Arbitrageurs are typically very experienced investors since arbitrage
opportunities are difficult to find and require relatively fast
trading. Arbitrageurs also play an important role in the operation of
capital markets, as their efforts in exploiting price inefficiencies
keep prices more accurate than they otherwise would be.
Asset Play
An incorrectly valued stock that is attractive because its combined asset value is greater than its market capitalization.
This
type of stock is called an asset play because the impetus for purchase
is the fact that the company's assets are being offered to the market
relatively cheap. Typically, investors involved in an asset play will
buy these stocks in hopes that there will be price corrections causing
the market capitalization to increase and thus lead to a capital gain.
Breakout
A
price movement through an identified level of support or resistance,
which is usually followed by heavy volume and increased volatility.

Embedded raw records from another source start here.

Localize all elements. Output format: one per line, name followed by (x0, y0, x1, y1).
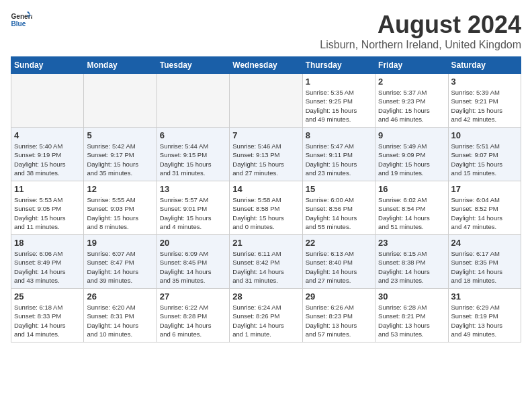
calendar-day: 15Sunrise: 6:00 AM Sunset: 8:56 PM Dayli… (302, 181, 375, 235)
day-number: 12 (87, 184, 153, 194)
day-info: Sunrise: 6:17 AM Sunset: 8:35 PM Dayligh… (451, 249, 518, 285)
calendar-day: 6Sunrise: 5:44 AM Sunset: 9:15 PM Daylig… (157, 128, 229, 181)
day-info: Sunrise: 6:24 AM Sunset: 8:26 PM Dayligh… (232, 303, 299, 338)
day-number: 9 (378, 130, 445, 140)
weekday-header-saturday: Saturday (448, 57, 521, 74)
calendar-day: 5Sunrise: 5:42 AM Sunset: 9:17 PM Daylig… (84, 128, 157, 181)
day-info: Sunrise: 5:39 AM Sunset: 9:21 PM Dayligh… (451, 88, 518, 124)
day-number: 6 (160, 130, 226, 140)
day-number: 21 (232, 238, 299, 248)
svg-text:Blue: Blue (11, 20, 26, 28)
calendar-week-3: 11Sunrise: 5:53 AM Sunset: 9:05 PM Dayli… (11, 181, 521, 235)
weekday-header-row: SundayMondayTuesdayWednesdayThursdayFrid… (11, 57, 521, 74)
day-info: Sunrise: 6:02 AM Sunset: 8:54 PM Dayligh… (378, 195, 445, 231)
calendar-day: 2Sunrise: 5:37 AM Sunset: 9:23 PM Daylig… (375, 74, 448, 128)
day-number: 19 (87, 238, 153, 248)
day-number: 17 (451, 184, 518, 194)
calendar-week-5: 25Sunrise: 6:18 AM Sunset: 8:33 PM Dayli… (11, 289, 521, 342)
day-number: 15 (306, 184, 372, 194)
calendar-day: 16Sunrise: 6:02 AM Sunset: 8:54 PM Dayli… (375, 181, 448, 235)
day-info: Sunrise: 6:18 AM Sunset: 8:33 PM Dayligh… (14, 303, 81, 338)
calendar-day: 11Sunrise: 5:53 AM Sunset: 9:05 PM Dayli… (11, 181, 84, 235)
weekday-header-friday: Friday (375, 57, 448, 74)
weekday-header-wednesday: Wednesday (230, 57, 302, 74)
day-number: 20 (160, 238, 226, 248)
calendar-day: 8Sunrise: 5:47 AM Sunset: 9:11 PM Daylig… (302, 128, 375, 181)
calendar-day: 7Sunrise: 5:46 AM Sunset: 9:13 PM Daylig… (230, 128, 302, 181)
calendar-day: 10Sunrise: 5:51 AM Sunset: 9:07 PM Dayli… (448, 128, 521, 181)
day-info: Sunrise: 5:42 AM Sunset: 9:17 PM Dayligh… (87, 142, 153, 177)
day-info: Sunrise: 6:04 AM Sunset: 8:52 PM Dayligh… (451, 195, 518, 231)
logo: General Blue (11, 11, 32, 30)
calendar-table: SundayMondayTuesdayWednesdayThursdayFrid… (11, 56, 521, 342)
day-number: 4 (14, 130, 81, 140)
day-info: Sunrise: 5:55 AM Sunset: 9:03 PM Dayligh… (87, 195, 153, 231)
calendar-week-4: 18Sunrise: 6:06 AM Sunset: 8:49 PM Dayli… (11, 235, 521, 289)
day-info: Sunrise: 6:06 AM Sunset: 8:49 PM Dayligh… (14, 249, 81, 285)
title-area: August 2024 Lisburn, Northern Ireland, U… (320, 11, 521, 51)
day-number: 26 (87, 291, 153, 302)
calendar-day: 29Sunrise: 6:26 AM Sunset: 8:23 PM Dayli… (302, 289, 375, 342)
calendar-day (157, 74, 229, 128)
day-number: 24 (451, 238, 518, 248)
day-info: Sunrise: 6:00 AM Sunset: 8:56 PM Dayligh… (306, 195, 372, 231)
day-info: Sunrise: 6:26 AM Sunset: 8:23 PM Dayligh… (306, 303, 372, 338)
day-number: 22 (306, 238, 372, 248)
page-header: General Blue August 2024 Lisburn, Northe… (11, 11, 521, 51)
day-info: Sunrise: 6:15 AM Sunset: 8:38 PM Dayligh… (378, 249, 445, 285)
day-number: 1 (306, 77, 372, 87)
calendar-day: 25Sunrise: 6:18 AM Sunset: 8:33 PM Dayli… (11, 289, 84, 342)
calendar-day: 20Sunrise: 6:09 AM Sunset: 8:45 PM Dayli… (157, 235, 229, 289)
day-info: Sunrise: 5:57 AM Sunset: 9:01 PM Dayligh… (160, 195, 226, 231)
day-number: 29 (306, 291, 372, 302)
day-number: 2 (378, 77, 445, 87)
day-info: Sunrise: 6:28 AM Sunset: 8:21 PM Dayligh… (378, 303, 445, 338)
calendar-day: 9Sunrise: 5:49 AM Sunset: 9:09 PM Daylig… (375, 128, 448, 181)
day-info: Sunrise: 6:22 AM Sunset: 8:28 PM Dayligh… (160, 303, 226, 338)
calendar-day: 17Sunrise: 6:04 AM Sunset: 8:52 PM Dayli… (448, 181, 521, 235)
day-info: Sunrise: 5:44 AM Sunset: 9:15 PM Dayligh… (160, 142, 226, 177)
day-info: Sunrise: 5:53 AM Sunset: 9:05 PM Dayligh… (14, 195, 81, 231)
day-number: 5 (87, 130, 153, 140)
calendar-day: 26Sunrise: 6:20 AM Sunset: 8:31 PM Dayli… (84, 289, 157, 342)
day-number: 7 (232, 130, 299, 140)
location-subtitle: Lisburn, Northern Ireland, United Kingdo… (320, 39, 521, 51)
day-info: Sunrise: 6:20 AM Sunset: 8:31 PM Dayligh… (87, 303, 153, 338)
day-number: 10 (451, 130, 518, 140)
calendar-day (230, 74, 302, 128)
calendar-day: 23Sunrise: 6:15 AM Sunset: 8:38 PM Dayli… (375, 235, 448, 289)
weekday-header-thursday: Thursday (302, 57, 375, 74)
day-number: 3 (451, 77, 518, 87)
calendar-day: 18Sunrise: 6:06 AM Sunset: 8:49 PM Dayli… (11, 235, 84, 289)
calendar-day: 4Sunrise: 5:40 AM Sunset: 9:19 PM Daylig… (11, 128, 84, 181)
calendar-day (11, 74, 84, 128)
day-info: Sunrise: 6:11 AM Sunset: 8:42 PM Dayligh… (232, 249, 299, 285)
calendar-day: 28Sunrise: 6:24 AM Sunset: 8:26 PM Dayli… (230, 289, 302, 342)
month-title: August 2024 (320, 11, 521, 39)
day-info: Sunrise: 6:07 AM Sunset: 8:47 PM Dayligh… (87, 249, 153, 285)
calendar-day: 3Sunrise: 5:39 AM Sunset: 9:21 PM Daylig… (448, 74, 521, 128)
calendar-day: 14Sunrise: 5:58 AM Sunset: 8:58 PM Dayli… (230, 181, 302, 235)
calendar-day: 1Sunrise: 5:35 AM Sunset: 9:25 PM Daylig… (302, 74, 375, 128)
calendar-day: 27Sunrise: 6:22 AM Sunset: 8:28 PM Dayli… (157, 289, 229, 342)
day-number: 25 (14, 291, 81, 302)
day-info: Sunrise: 5:37 AM Sunset: 9:23 PM Dayligh… (378, 88, 445, 124)
calendar-day: 13Sunrise: 5:57 AM Sunset: 9:01 PM Dayli… (157, 181, 229, 235)
weekday-header-tuesday: Tuesday (157, 57, 229, 74)
calendar-day: 24Sunrise: 6:17 AM Sunset: 8:35 PM Dayli… (448, 235, 521, 289)
day-number: 27 (160, 291, 226, 302)
day-number: 31 (451, 291, 518, 302)
day-info: Sunrise: 6:13 AM Sunset: 8:40 PM Dayligh… (306, 249, 372, 285)
calendar-day: 12Sunrise: 5:55 AM Sunset: 9:03 PM Dayli… (84, 181, 157, 235)
day-number: 23 (378, 238, 445, 248)
day-number: 11 (14, 184, 81, 194)
day-info: Sunrise: 5:58 AM Sunset: 8:58 PM Dayligh… (232, 195, 299, 231)
day-info: Sunrise: 5:51 AM Sunset: 9:07 PM Dayligh… (451, 142, 518, 177)
day-number: 18 (14, 238, 81, 248)
day-number: 16 (378, 184, 445, 194)
calendar-day: 22Sunrise: 6:13 AM Sunset: 8:40 PM Dayli… (302, 235, 375, 289)
weekday-header-sunday: Sunday (11, 57, 84, 74)
day-number: 28 (232, 291, 299, 302)
calendar-day: 30Sunrise: 6:28 AM Sunset: 8:21 PM Dayli… (375, 289, 448, 342)
logo-icon: General Blue (11, 11, 32, 30)
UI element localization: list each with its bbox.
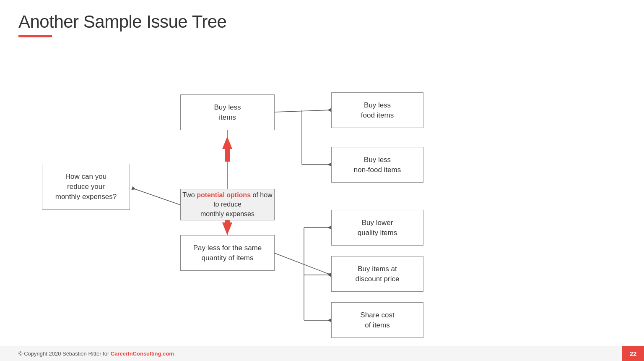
title-underline — [18, 35, 52, 37]
root-box: How can you reduce your monthly expenses… — [42, 164, 130, 210]
svg-line-6 — [275, 253, 331, 275]
box-buy-less-nonfood: Buy less non-food items — [331, 147, 423, 183]
page-number: 22 — [622, 346, 644, 361]
svg-rect-13 — [225, 149, 230, 162]
page-header: Another Sample Issue Tree — [18, 12, 226, 37]
r3-text: Buy lower quality items — [358, 218, 397, 238]
page-title: Another Sample Issue Tree — [18, 12, 226, 32]
box-buy-at-discount: Buy items at discount price — [331, 256, 423, 292]
center-highlighted-text: Two potential options of how to reduce m… — [181, 191, 274, 219]
r4-text: Buy items at discount price — [356, 264, 400, 284]
center-highlighted-box: Two potential options of how to reduce m… — [180, 189, 275, 220]
diagram-container: How can you reduce your monthly expenses… — [0, 50, 644, 346]
footer-copyright: © Copyright 2020 Sébastien Ritter for Ca… — [18, 351, 174, 357]
page-footer: © Copyright 2020 Sébastien Ritter for Ca… — [0, 346, 644, 361]
svg-line-3 — [275, 110, 331, 112]
root-box-text: How can you reduce your monthly expenses… — [55, 172, 117, 201]
svg-marker-14 — [222, 222, 232, 235]
box-buy-less-food: Buy less food items — [331, 92, 423, 128]
r5-text: Share cost of items — [360, 310, 394, 330]
svg-marker-12 — [222, 136, 232, 149]
r2-text: Buy less non-food items — [354, 155, 401, 175]
footer-link: CareerInConsulting.com — [111, 351, 174, 357]
box-share-cost: Share cost of items — [331, 302, 423, 338]
svg-line-0 — [132, 188, 180, 205]
pay-less-box: Pay less for the same quantity of items — [180, 235, 275, 271]
buy-less-items-box: Buy less items — [180, 94, 275, 130]
r1-text: Buy less food items — [361, 100, 394, 120]
pay-less-text: Pay less for the same quantity of items — [193, 243, 262, 263]
box-buy-lower-quality: Buy lower quality items — [331, 210, 423, 246]
buy-less-items-text: Buy less items — [214, 102, 241, 123]
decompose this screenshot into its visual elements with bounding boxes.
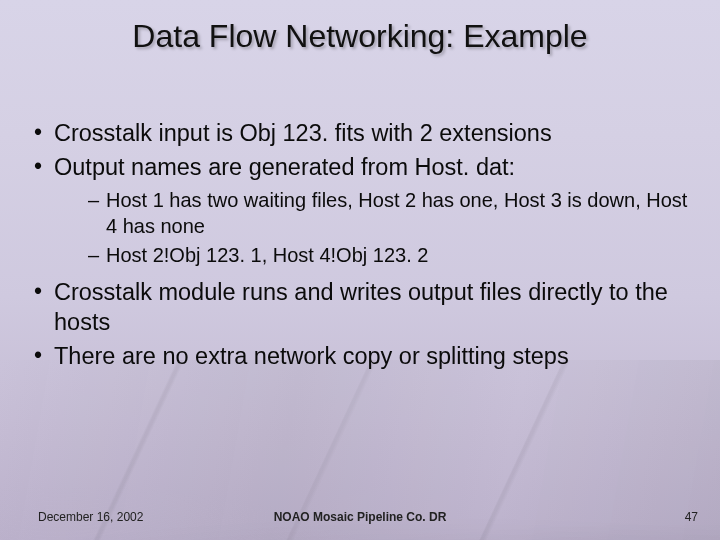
footer-page: 47 [685, 510, 698, 524]
sub-bullet-item: Host 2!Obj 123. 1, Host 4!Obj 123. 2 [88, 243, 690, 269]
slide-title: Data Flow Networking: Example [0, 18, 720, 55]
sub-bullet-item: Host 1 has two waiting files, Host 2 has… [88, 188, 690, 239]
bullet-item: Crosstalk module runs and writes output … [34, 277, 690, 337]
slide: Data Flow Networking: Example Crosstalk … [0, 0, 720, 540]
bullet-item: There are no extra network copy or split… [34, 341, 690, 371]
slide-body: Crosstalk input is Obj 123. fits with 2 … [34, 118, 690, 375]
slide-footer: December 16, 2002 NOAO Mosaic Pipeline C… [0, 504, 720, 524]
bullet-list: Crosstalk input is Obj 123. fits with 2 … [34, 118, 690, 371]
bullet-text: Output names are generated from Host. da… [54, 154, 515, 180]
bullet-item: Output names are generated from Host. da… [34, 152, 690, 269]
sub-bullet-list: Host 1 has two waiting files, Host 2 has… [54, 188, 690, 269]
bullet-item: Crosstalk input is Obj 123. fits with 2 … [34, 118, 690, 148]
footer-center: NOAO Mosaic Pipeline Co. DR [0, 510, 720, 524]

Traders will buy the underlying asset when the price breaks above a
level of resistance and sell when it breaks below support. In practice,
a breakout is most commonly used to refer to a situation where the
price breaks above a level of resistance and heads higher, rather than
breaking below a level of support and heading lower. Once a resistance
level is broken, it is regarded as the next level of support when the
asset experiences a pullback Most traders use chart patterns and
other technical tools such as trendlines to identify possible
candidates that are likely to break through a support/resistance level.
Bottom Fisher
An
investor who looks for bargains among stocks whose prices have recently
dropped dramatically. The investor believes that the recent price drop
is temporary and a recovery is soon to follow.A bottom fisher attempts
to find stocks that the market has undervalued. Unfortunately, it's
difficult to tell the difference between a bargain and a stock that has
fallen for a fundamental reason.
Bubble
An
economic cycle characterized by rapid expansion followed by a
contraction.A surge in equity prices, often more than warranted by the
fundamentals and usually in a particular sector, followed by a drastic
drop in prices as a massive selloff occurs.A theory that security
prices rise above their true value and will continue to do so until
prices go into freefall and the bubble bursts.Bubbles form in
economies, securities, stock markets and business sectors because of a
change in the way players conduct business. This can be a real change,
as occurred in the bubble economy of Japan in the 1980s when banks were
partially deregulated, or a paradigm shift, as happened during the
dotcom boom in the late '90s and early 2000s. During the boom people
bought tech stocks at high prices, believing they could sell them at a
higher price until confidence was lost and a large market correction,
or crash, occurs. Bubbles in equities markets and
economies cause resources to be transferred to areas of rapid growth.
At the end of a bubble, resources are moved again, causing prices to
deflate. Thus, there is little long-term return on those assets.
Bucketing
A
situation where, in an attempt to make a short-term profit, a broker
confirms an order to a client without actually executing it. A
brokerage which engages in unscrupulous activities, such as bucketing,
is often referred to as a bucket shop.If the eventual price that the
order is executed at is higher than the price available when the order
was submitted, the customer simply pays the higher price. On the other
hand, if the execution price is lower than the price available when the
order was submitted, the customer pays the higher price and the
brokerage firm pockets the difference.